What makes us different is what we don’t do.

Endoxia runs entirely on European soil, in its own secured environment for each office, and never trains on your data.

Not available to others

Your questions, documents and answers are only accessible within your own environment. Other customers cannot access them.

Not outside Europe

No byte leaves the EU. No backups in China or the United States. The infrastructure is entirely within the EU.

Not used for training

Your data is never used to improve or train AI models. Not by us, not by our infrastructure partners.

One location. One jurisdiction.

Endoxia runs in Paris on Scaleway’s infrastructure — a French company, part of Iliad, under exclusively European jurisdiction.

Paris, France

Paris

Out of U.S. range.

Since 2018, American law enforcement agencies have been able to submit data requests under the US CLOUD Act to any company under US jurisdiction. A server in Frankfurt or Amsterdam offers no escape: if the parent entity is American, the law applies.

Endoxia runs on Scaleway — part of Iliad, a French company with exclusively European ownership. Endoxia itself is a European legal entity. There is no American link in the chain for a CLOUD Act request to target.

The difference is not theoretical. For lawyers under attorney-client privilege, in-house counsel with sensitive company information, or compliance officers with GDPR obligations, this is the most important difference.
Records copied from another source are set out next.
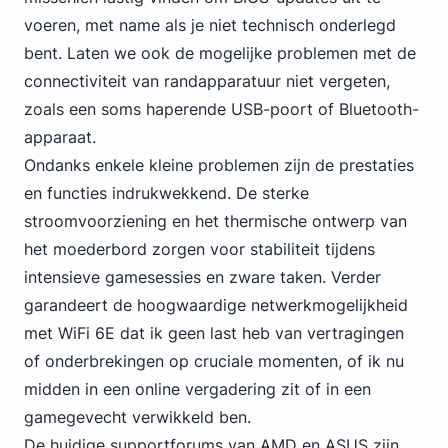
voeren, met name als je niet technisch onderlegd
bent. Laten we ook de mogelijke problemen met de
connectiviteit van randapparatuur niet vergeten,
zoals een soms haperende USB-poort of Bluetooth-
apparaat.
Ondanks enkele kleine problemen zijn de prestaties
en functies indrukwekkend. De sterke
stroomvoorziening en het thermische ontwerp van
het moederbord zorgen voor stabiliteit tijdens
intensieve gamesessies en zware taken. Verder
garandeert de hoogwaardige netwerkmogelijkheid
met WiFi 6E dat ik geen last heb van vertragingen
of onderbrekingen op cruciale momenten, of ik nu
midden in een online vergadering zit of in een
gamegevecht verwikkeld ben.
De huidige supportforums
van AMD en ASUS
zijn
Certifications and supervision.

Scaleway

Our infrastructure runs on Scaleway, a French cloud company that is part of the Iliad group. Scaleway follows a sovereignty principle: all data centers are located in Europe and the software stack is developed in-house, without dependence on American suppliers. For Endoxia, this means that both the physical layer (servers, network) and the operational layer (management, monitoring) fall entirely within European jurisdiction.

ISO 27001

The infrastructure on which Endoxia runs is ISO 27001 certified. That is the international standard for information security management: a structured system for risk management, access control, encryption, and continuous improvement. Audits are conducted annually by independent certification bodies. Endoxia is working toward its own ISO 27001 certification path as an independent application layer on top of this certified infrastructure.

SecNumCloud

Scaleway is officially in the SecNumCloud qualification process. SecNumCloud is the strictest cloud certification issued by ANSSI, the French state cybersecurity agency. The standard imposes requirements that go beyond ISO 27001, with specific requirements around sovereignty, data localization, and protection against extraterritorial legislation — including the US CLOUD Act. The French state itself uses SecNumCloud as a minimum requirement for the most sensitive government data.